How Not to Get Written Out of Your Founder Story

Annie Zaleski
Journalist

Nearly 50% of founders are removed from the position of CEO within the first 18 months of receiving funding. Those are daunting odds—so what are the best ways to prevent this from happening to you?

Attorney Teela Smith is one of three partners at Smith Shapourian Mignano, a law firm that focuses on startup law and small businesses. She says that it's key to be proactive about setting expectations up front. "Most often what we see when things go south, it's just there wasn't a lot of communication or foresight. A lot of early-stage founders, they have a dream, and they're excited about it, and they want to bring on board everyone who's helped them realize that dream."

Crystallizing this communication around a formalized structure is also crucial. "I think it would be irresponsible to start a company and not come up with the agreement on who owns how much and how will that work," says Andy Sparks, the former co-founder of Holloway and Mattermark, who is now a coach to startup leaders. "Do you own it all at day one? Or do you vest it over time?" Sparks adds that he "deeply recommends" doing the latter, since building in flexibility leaves room for personnel changes as life or career situations evolve.

Who knows what happens a year and a half into the company? Maybe priorities shift where something else becomes more important. You can't predict that."

In addition to sorting out operational matters, he stresses that delegating specific roles and responsibilities—such as who's going to serve as CEO—also makes it easier for founders to hold each other accountable. "A lot of founders won't have those conversations up front, out of some sort of misplaced sense of generosity," Sparks says. "But what ends up happening is that there's no real leader of the ship. And so then no one can hold the leader accountable. And that's where bickering and arguments come in."

The specific scope of these positions is another major area where establishing expectations is key. When co-founders don't clarify important benchmarks—for example, how many hours a week each person should be spending on the startup—disagreements often follow. "What if someone quits their full-time job and devotes himself entirely to this, but someone else has a different financial situation and they really need to keep working full time and they do this in their off hours?" Smith notes. "Things like that just need to be communicated from the outset because that's what's most likely to lead to conflict, at least in the first couple years."

Get everything in writing

Along these same lines, startup founders also need to be sure to follow applicable employment laws as they pertain to their own positions. Smith describes a scenario where a pair of co-founders with slightly unequal ownership (say, 60 percent and 40 percent) initially don't pay themselves salaries because the startup is bootstrapped. If, a few years down the line, an argument leads to the founder with more equity trying to jettison their partner, it could lead to catastrophe.
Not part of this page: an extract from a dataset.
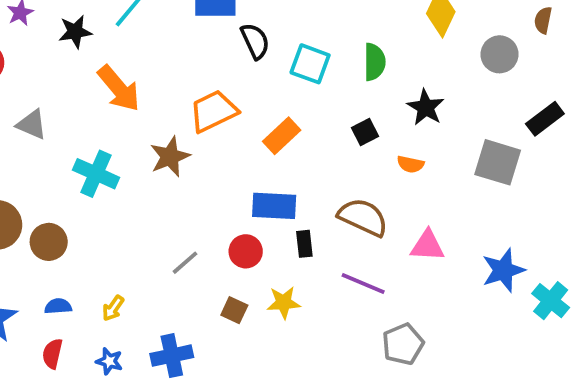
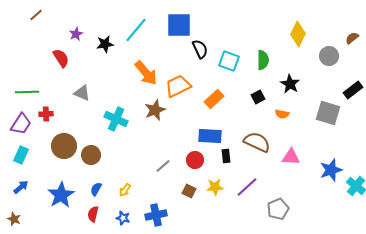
brown semicircle: (543, 20) -> (352, 38), turned 40
orange arrow: (119, 88) -> (146, 73), moved
purple line: (363, 284) -> (247, 187), moved, turned -65
blue semicircle: (58, 306) -> (96, 189), turned -56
"Suddenly that person who's upset is going to come back and say, 'Well, guess what? You haven't been paying me the applicable wage under the employment laws for two years now. I'm hiring an attorney, and I'm going to hit the company with the lawsuit,'" she says. "Even as a co-founder, you are an employee of the company, and you need to treat your other co-founders and employees according to the law, because otherwise there's going to be a lot of leverage to take things down if a dispute arises."

In this case, having a written contract is certainly key, Smith adds. "I would recommend that co-founders, even at the early stages, have a formal offer letter or employment agreement of some sort with the company, or a co-founder agreement that talks about, 'Hey, what happens if I get fired from my company? Is there severance due? Is there some acceleration of equity?'

Negotiate those things from the outset, so expectations are clear and if that does come to pass, there's no uncertainty about what might happen."

The offer letter's severance clause should outline what someone is entitled to, if let go without good cause, whether that's financial remuneration or acceleration of unvested equity. For founders, this also adds some safeguards. "That can give you some security that you won't just be terminated or removed easily," Smith says. "There will have to be a lot of thought that goes into that. And if things aren't working out, it impels some good faith attempts on the company side to negotiate with you and try and resolve things before just cutting ties or making a rash decision."

Clarify the roles of investors & advisors

When it comes to giving away equity, founders should stick to written agreements—and be judicious about who's awarded a stake. "I think it's a big mistake when anything is handed out freely," Smith says, noting that industry standard for advisors, for example, typically would be .25% to 2%, vesting every 24 months. "You want to make sure that if you're getting advice from someone, and they only offer you two months of advice, they don't walk away with 2% equity in your company. Maybe that doesn't seem like a lot at the beginning. But when you're talking about years down the road, it's millions of dollars, and it's a big deal."

When vetting investors, co-founders might not always have as much control, Sparks says. However, establishing "a foundation of trust" with both co-founders and investors early on can go a long way to mitigate problems. "A lot of founders will make this call to just take the investor's money without really vetting the investors," he says. "And then they find out that the investor’s idea for where they're going is different from theirs. That's where you can get yourself in a lot of trouble."

Smith echoes Sparks' observation. "When you go through an investment round, and now you have an investor who owns a significant voting percentage of your company, [they] probably have a board seat and exercise some control," she says. "A lot of times that investor will say, 'Hey, we've got some dead weight here. We need to bring in a new CTO. You can work on projects with the head of engineering, but we really need someone else here.' That can be tough for a founder to deal with."

At the end of the day, keeping the lines of communication open can help co-founders protect their valuable business and assets. "At every stage, it's important to renegotiate the terms of your relationship with the company—from the outset with your co-founders, and then once you go through an investment round," Smith says. "[Make] sure that you negotiate with your investors in advance about what the salaries will be, what sort of severance and termination rights you'll have, any upping of your equity percentage. Things like that should be renegotiated at every stage."

By laying a groundwork based on trust, transparency, and communication, founders can grow with their company—and be part of future success.